6. Il appartient à un agent public qui soutient avoir été victime d’agissements constitutifs de harcèlement moral, de soumettre au juge des éléments de fait susceptibles de faire présumer l’existence d’un tel harcèlement. Il incombe à l’administration de produire, en sens contraire, une argumentation de nature à démontrer que les agissements en cause sont justifiés par des considérations étrangères à tout harcèlement. La conviction du juge, à qui il revient d’apprécier si les agissements de harcèlement sont ou non établis, se détermine au vu de ces échanges contradictoires, qu’il peut compléter, en cas de doute, en ordonnant toute mesure d’instruction utile.

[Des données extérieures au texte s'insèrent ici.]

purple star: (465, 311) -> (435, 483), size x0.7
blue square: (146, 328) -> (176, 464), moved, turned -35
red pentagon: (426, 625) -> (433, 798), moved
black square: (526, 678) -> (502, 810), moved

7. Mme A soutient avoir été victime de harcèlement moral de la part de l’INSEE, caractérisé par son licenciement alors qu’elle se trouvait en arrêt maladie, sa réintégration, et l’émission à son encontre d’un titre de perception et que ces éléments l’auraient poussée à démissionner. Toutefois, il ne résulte pas de l’instruction que l’INSEE aurait, par des agissements répétés, dégradé les conditions de travail de Mme A ou cherché à compromettre son avenir professionnel, alors que la décision de licenciement a été rapportée par la directrice régionale de l’INSEE et qu’elle résulte de la transmission tardive par Mme A de la prolongation de son arrêt maladie, qu’il résulte enfin de ce qui a été dit que le titre exécutoire émis à son encontre résultait d’un trop perçu de rémunération. Dans ces conditions, Mme A n’apporte pas d’éléments suffisamment probants pour permettre de regarder comme au moins plausible le harcèlement moral dont elle se prétend victime. Par suite, la requérante n’est pas fondée à soutenir que l’INSEE a commis une faute de nature à engager sa responsabilité.

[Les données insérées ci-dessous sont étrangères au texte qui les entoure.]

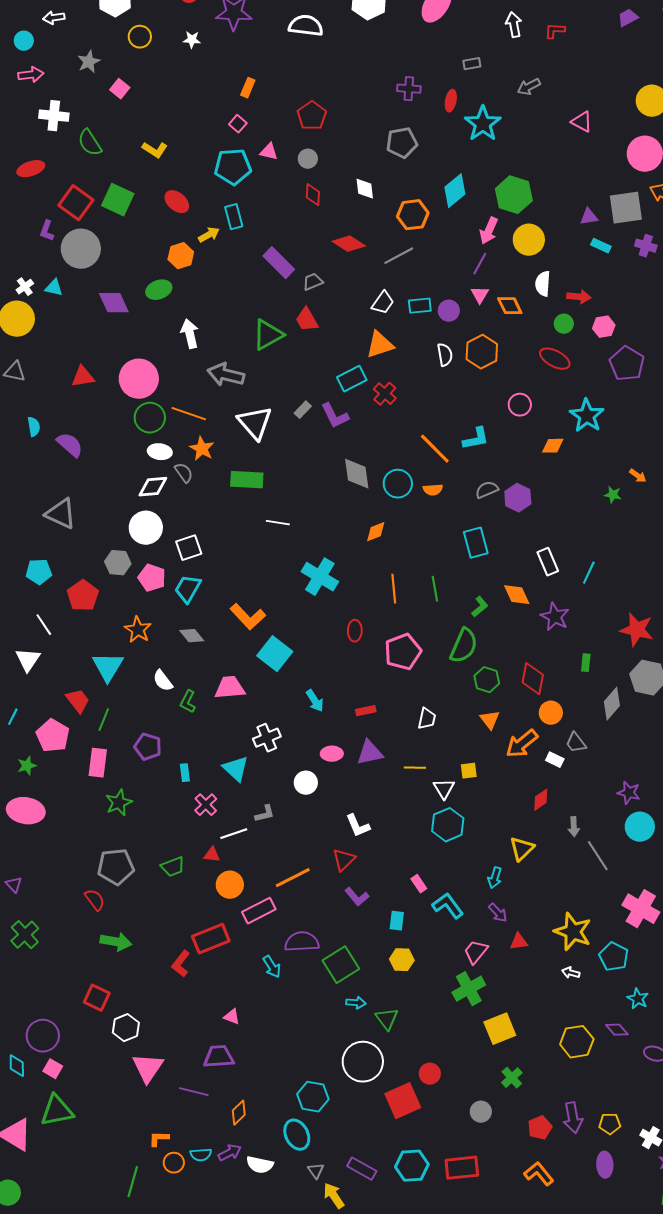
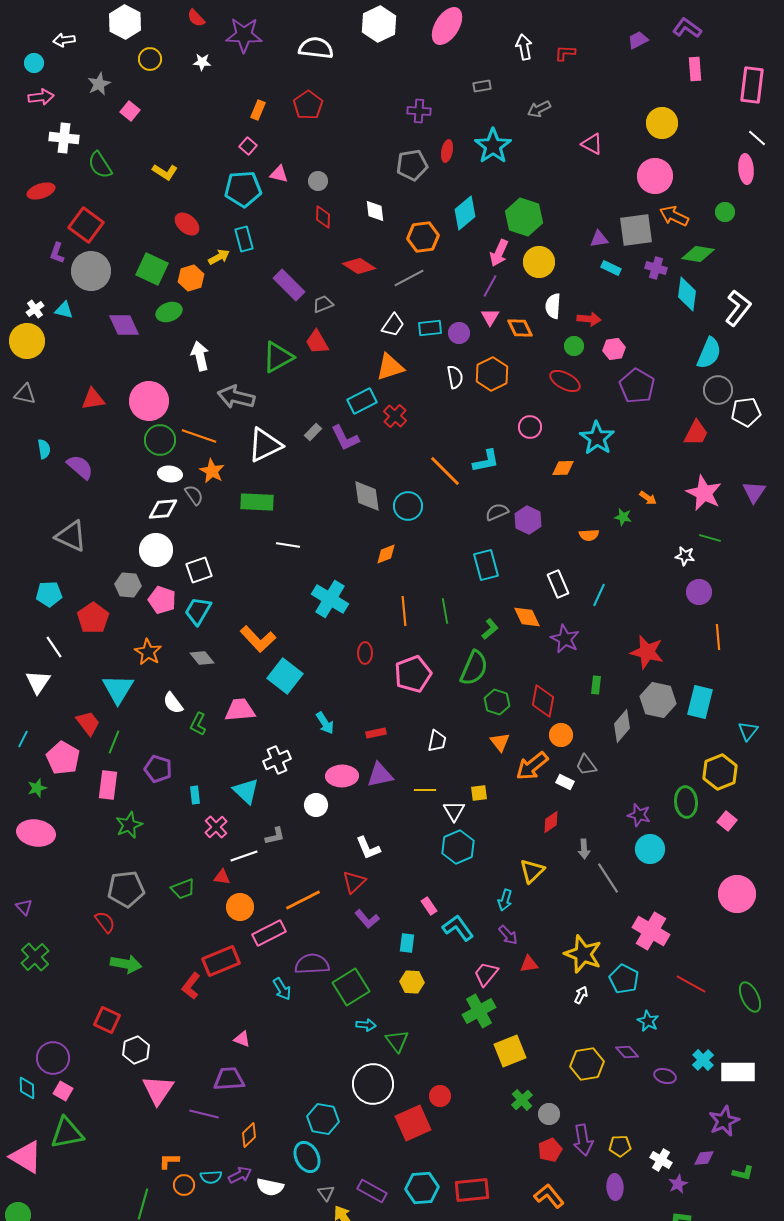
red ellipse: (451, 101) -> (447, 151), moved
red pentagon: (312, 116) -> (308, 105), moved
green square: (118, 200) -> (152, 269), moved
white triangle: (255, 423) -> (265, 445), turned 45
orange semicircle: (433, 490) -> (589, 535), moved
pink ellipse: (332, 754) -> (342, 776), size x1.4
white arrow: (571, 973) -> (581, 995), turned 102
gray circle: (481, 1112) -> (549, 1114), moved

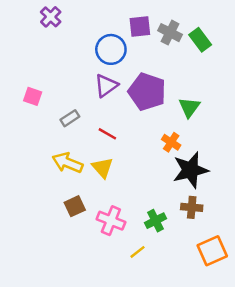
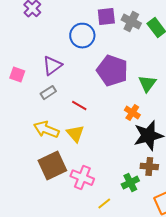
purple triangle: (106, 86) -> (52, 66), moved
brown square: (75, 206) -> (52, 166), size x1.6
green cross: (156, 221) -> (130, 183), moved

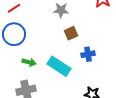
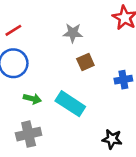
blue cross: (88, 54) -> (123, 80), moved

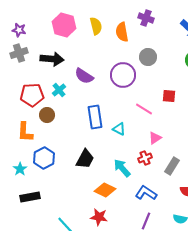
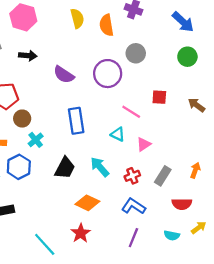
pink hexagon: (64, 25) -> (23, 17), moved
black arrow: (52, 59) -> (28, 56), size x0.7
cyan cross: (59, 90) -> (36, 140), moved
cyan triangle: (119, 129) -> (118, 134), moved
red cross: (145, 158) -> (132, 176), moved
cyan arrow: (122, 168) -> (100, 167), moved
red star: (99, 217) -> (81, 233), turned 30

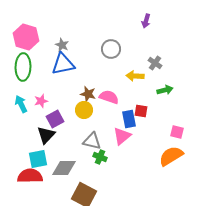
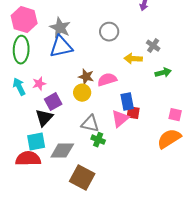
gray star: (62, 45) -> (60, 28), size x1.5
pink semicircle: (109, 97) -> (107, 80), turned -36
red square: (141, 111) -> (133, 113), moved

8. Il résulte de tout ce qui précède, et sans qu’il soit besoin d’examiner les fins de non-recevoir opposées par le ministre en défense, que Mme A n’est pas fondée à soutenir que l’INSEE a commis un agissement fautif susceptible d’engager sa responsabilité.
9. Il découle de tout ce qui précède que la requête de Mme A ne peut qu’être rejetée.
Sur les frais d’instance :
10. Les dispositions de l’article L. 761-1 du code de justice administrative font obstacle à ce que soit mis à la charge de l’INSEE, qui n’est pas la partie perdante dans la présente instance, la somme demandée par Mme A au titre des frais exposés par elle et non compris dans les dépens.
D E C I D E:
Article 1er : La requête de Mme A est rejetée.
Article 2 : Le présent jugement sera notifié à Mme B A, à l’Institut national de la statistique et des études économiques et au ministre de l’économie, des finances et de la souveraineté industrielle et numérique.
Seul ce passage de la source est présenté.